Wir fordern die notwendigen Ressourcen für Unterricht, soziale Arbeit und Kooperation, um unseren bildungspolitischen Auftrag erfüllen zu können!

Das heißt

  • die Ausstattung der Grundschulen mit einer Vertretungsreserve für Unterricht und soziale Arbeit von 6 % und einer Reserve für Fortbildung und Schulentwicklung von 3 % im Grundbedarf
  • Doppelbesetzungen in allen Klassen zur Umsetzung der Inklusion
  • die 2-stündige Absenkung der Unterrichtsverpflichtung für Elternarbeit, Dokumentationen, jahrgangsübergreifendem Unterricht, Kooperation, Koordination und Absprachen im Bereich der Inklusion und der Ganztagsbeschulung und für sozial-/pädagogische Fachkräfte die Zuweisung von je 4 Kooperationsstunden
  • den Ausbau der Schulsozialarbeit und die Einstellung von Sonderpädagogen, Motopäden, Logopäden, Ergotherapeuten und Psychologen, die in multiprofessionellen Teams an den Schulen arbeiten
  • den Abbau prekärer Beschäftigung, die Übernahme der bei nicht tarifgebundenen Trägern und Schulvereinen Beschäftigten an Schulen in den öffentlichen Dienst, tarifliche Bezahlung und eine vertragliche Arbeitszeit, die eine Sicherung des Lebensunterhalts ermöglicht
  • die Aufstockung des Verwaltungsstundenschlüssels entsprechend der tatsächlichen Aufgaben der Verwaltungskräfte

Weitere Beschlüsse:

Für den Bereich Inklusion beschließt die Personalversammlung:

  • Wir fordern eine ausreichende Versorgung der Grundschulen mit Sonderpädagogikstunden.
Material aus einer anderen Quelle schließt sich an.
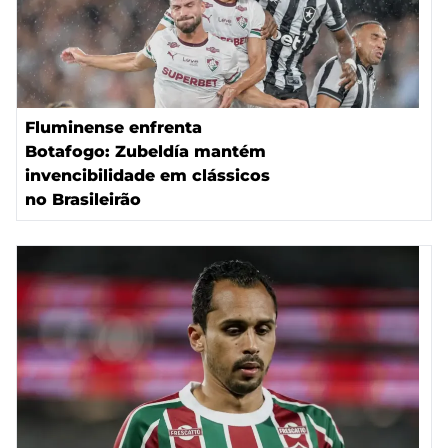
Fluminense enfrenta
Botafogo: Zubeldía mantém
invencibilidade em clássicos
no Brasileirão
Für Beratung, Diagnostik und Kooperation müssen den Schulen zusätzliche Stunden zur Verfügung gestellt werden.
  • Wir brauchen eine ausreichende Vertretungsreserve auch für Sonderpädagoginnen. Doppelbesetzungen dürfen nicht aufgelöst werden.
  • Wir lehnen eine systemische Stundenzuweisung wie die ID 1051 ab, solange sie nicht die realen Bedarfe von Schulen und Kindern widerspiegelt. Jedes Kind hat neben einer systemischen Versorgung weiterhin auch einen individuellen Anspruch auf Förderung, dieser muss eingelöst werden.
  • Bei besonderen Bedarfen einzelner SuS muss es Nachsteuerungsmöglichkeiten geben, damit sie in der Grundschule ihres Einzugsgebietes verbleiben können.
  • Außerdem müssen Grundschulen durch die Bereitstellung entsprechender Mittel auf Dauer in die Lage versetzt werden, auch SuS mit anderen Behinderungsarten außer LSV aufzunehmen.
  • Wir fordern auch für den Primarbereich eine wissenschaftliche Begleitung und Evaluation.
  • ZuP-Leitungsstellen müssen besser ausgestattet und schnellstmöglich besetzt werden. Bei ZuP- Verbünden müssen alle SuS in die Berechnungsgrundlage einbezogen werden.
  • Für Schulen in besonderen Problemlagen müssen schlüssige Konzepte, besonders auch für den Ganztagsbereich, entwickelt werden.
  • Innerhalb der Behörde muss es eine Steuerungs- und Organisationseinheit geben, die sich für den Inklusionsprozess verantwortlich zeigt, die ihn begleitet und vorantreibt.

Multiprofessionelle Teams

Die TPV fordert die Senatorin für Bildung und Wissenschaft auf, die formalen und finanziellen Voraussetzungen zu schaffen, dass den multiprofessionellen Teams (Pädagogische Mitarbeitende, Schulsozialarbeiter, Sozialpädagogen, persönliche Assistenzen, …) an Schulen zur Verbesserung der Lehr- und Lernqualität regelhaft in ausreichendem Umfang (min. 4 Wochenstunden) Kooperationszeiten zur Verfügung gestellt werden. Die Umsetzung dieser Maßnahme erfolgt zeitnah.

 

Rechtzeitige Zuweisung vor dem neuen Schuljahr

Die Behörde der Senatorin für Bildung wird aufgefordert die Personalversorgung an den Schulen sicher zu stellen, Die verbindliche personelle Zuweisung aller Mitarbeiter muss mindestens vier Wochen vor den Sommerferien erfolgt sein.
Nur so ist eine vorausschauende Planung möglich und das kommende Schuljahr kann verlässlich für Kinder, Eltern und Kolleginnen starten.